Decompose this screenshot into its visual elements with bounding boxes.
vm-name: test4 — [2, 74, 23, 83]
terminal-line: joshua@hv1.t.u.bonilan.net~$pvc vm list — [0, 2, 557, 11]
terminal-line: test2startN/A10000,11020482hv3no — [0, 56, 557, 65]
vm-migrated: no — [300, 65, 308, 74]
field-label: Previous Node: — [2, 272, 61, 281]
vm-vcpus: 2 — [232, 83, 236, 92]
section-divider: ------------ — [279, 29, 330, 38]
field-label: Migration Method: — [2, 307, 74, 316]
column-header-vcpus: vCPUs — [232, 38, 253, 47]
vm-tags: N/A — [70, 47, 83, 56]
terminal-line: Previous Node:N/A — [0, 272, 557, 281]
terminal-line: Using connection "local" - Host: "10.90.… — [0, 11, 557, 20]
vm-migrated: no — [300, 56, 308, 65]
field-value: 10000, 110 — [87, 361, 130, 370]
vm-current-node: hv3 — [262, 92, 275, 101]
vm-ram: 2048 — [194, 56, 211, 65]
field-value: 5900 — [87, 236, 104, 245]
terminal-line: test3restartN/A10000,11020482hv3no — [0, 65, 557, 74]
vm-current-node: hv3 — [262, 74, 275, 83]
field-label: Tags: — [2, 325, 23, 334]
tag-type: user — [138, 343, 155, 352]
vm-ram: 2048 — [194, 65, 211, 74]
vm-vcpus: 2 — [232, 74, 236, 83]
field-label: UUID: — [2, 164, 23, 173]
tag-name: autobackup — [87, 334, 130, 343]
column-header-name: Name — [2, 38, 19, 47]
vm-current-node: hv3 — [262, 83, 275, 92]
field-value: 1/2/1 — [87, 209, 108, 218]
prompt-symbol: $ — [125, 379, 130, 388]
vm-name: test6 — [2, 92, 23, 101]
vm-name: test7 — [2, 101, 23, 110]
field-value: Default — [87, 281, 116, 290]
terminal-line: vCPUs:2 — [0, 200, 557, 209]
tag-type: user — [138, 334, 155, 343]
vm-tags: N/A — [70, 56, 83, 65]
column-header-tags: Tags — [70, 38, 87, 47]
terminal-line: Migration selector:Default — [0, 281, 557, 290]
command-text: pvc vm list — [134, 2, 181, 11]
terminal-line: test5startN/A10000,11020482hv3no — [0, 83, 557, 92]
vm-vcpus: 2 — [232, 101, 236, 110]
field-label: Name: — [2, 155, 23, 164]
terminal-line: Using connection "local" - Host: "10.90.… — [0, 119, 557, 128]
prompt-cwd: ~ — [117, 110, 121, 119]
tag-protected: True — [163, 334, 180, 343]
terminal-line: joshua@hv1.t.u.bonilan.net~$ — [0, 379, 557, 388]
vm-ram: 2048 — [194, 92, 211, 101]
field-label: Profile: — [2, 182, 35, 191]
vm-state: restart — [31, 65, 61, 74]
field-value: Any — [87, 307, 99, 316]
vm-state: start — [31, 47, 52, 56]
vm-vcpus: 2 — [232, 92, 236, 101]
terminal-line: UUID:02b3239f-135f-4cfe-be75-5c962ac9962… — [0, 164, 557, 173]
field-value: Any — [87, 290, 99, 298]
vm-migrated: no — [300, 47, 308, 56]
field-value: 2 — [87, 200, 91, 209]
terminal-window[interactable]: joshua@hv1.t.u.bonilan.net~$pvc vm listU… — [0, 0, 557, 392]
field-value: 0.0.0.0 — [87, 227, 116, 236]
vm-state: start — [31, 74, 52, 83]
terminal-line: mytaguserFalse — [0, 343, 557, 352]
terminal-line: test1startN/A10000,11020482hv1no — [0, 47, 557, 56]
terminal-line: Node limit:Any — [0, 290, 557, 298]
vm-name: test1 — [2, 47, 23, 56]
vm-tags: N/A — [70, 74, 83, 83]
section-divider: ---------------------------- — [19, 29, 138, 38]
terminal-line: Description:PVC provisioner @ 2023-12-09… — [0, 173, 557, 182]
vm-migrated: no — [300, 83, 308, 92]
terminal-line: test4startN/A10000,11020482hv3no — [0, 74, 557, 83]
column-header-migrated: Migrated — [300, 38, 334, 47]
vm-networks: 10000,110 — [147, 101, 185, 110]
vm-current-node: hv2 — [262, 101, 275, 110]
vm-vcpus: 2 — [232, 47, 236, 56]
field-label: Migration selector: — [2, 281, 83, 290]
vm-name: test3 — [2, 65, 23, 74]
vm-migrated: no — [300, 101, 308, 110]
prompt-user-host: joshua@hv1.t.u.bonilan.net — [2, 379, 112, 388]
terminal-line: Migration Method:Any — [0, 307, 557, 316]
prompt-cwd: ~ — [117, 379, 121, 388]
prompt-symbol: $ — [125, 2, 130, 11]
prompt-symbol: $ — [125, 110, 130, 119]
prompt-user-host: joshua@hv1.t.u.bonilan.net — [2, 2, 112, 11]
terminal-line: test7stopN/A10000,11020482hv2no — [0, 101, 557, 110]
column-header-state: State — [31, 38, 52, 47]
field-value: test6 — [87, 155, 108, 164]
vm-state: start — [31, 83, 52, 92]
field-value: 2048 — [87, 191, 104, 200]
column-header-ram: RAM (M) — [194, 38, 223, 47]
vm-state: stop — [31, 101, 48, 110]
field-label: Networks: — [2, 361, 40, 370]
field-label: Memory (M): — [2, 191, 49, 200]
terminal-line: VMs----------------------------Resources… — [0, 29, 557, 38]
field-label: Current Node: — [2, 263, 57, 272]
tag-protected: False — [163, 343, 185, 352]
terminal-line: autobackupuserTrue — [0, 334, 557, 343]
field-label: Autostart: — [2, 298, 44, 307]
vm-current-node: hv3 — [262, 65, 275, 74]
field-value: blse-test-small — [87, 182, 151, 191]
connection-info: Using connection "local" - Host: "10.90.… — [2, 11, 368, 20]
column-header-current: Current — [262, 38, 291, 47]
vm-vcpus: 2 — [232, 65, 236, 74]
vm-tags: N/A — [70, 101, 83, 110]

## PROBLEM DESCRIPTION
Report back each line of the entries that holds the string "connection".

## ANSWER TO THE PROBLEM
terminal-line: Using connection "local" - Host: "10.90.… — [0, 11, 557, 20]
terminal-line: Using connection "local" - Host: "10.90.… — [0, 119, 557, 128]
connection-info: Using connection "local" - Host: "10.90.… — [2, 11, 368, 20]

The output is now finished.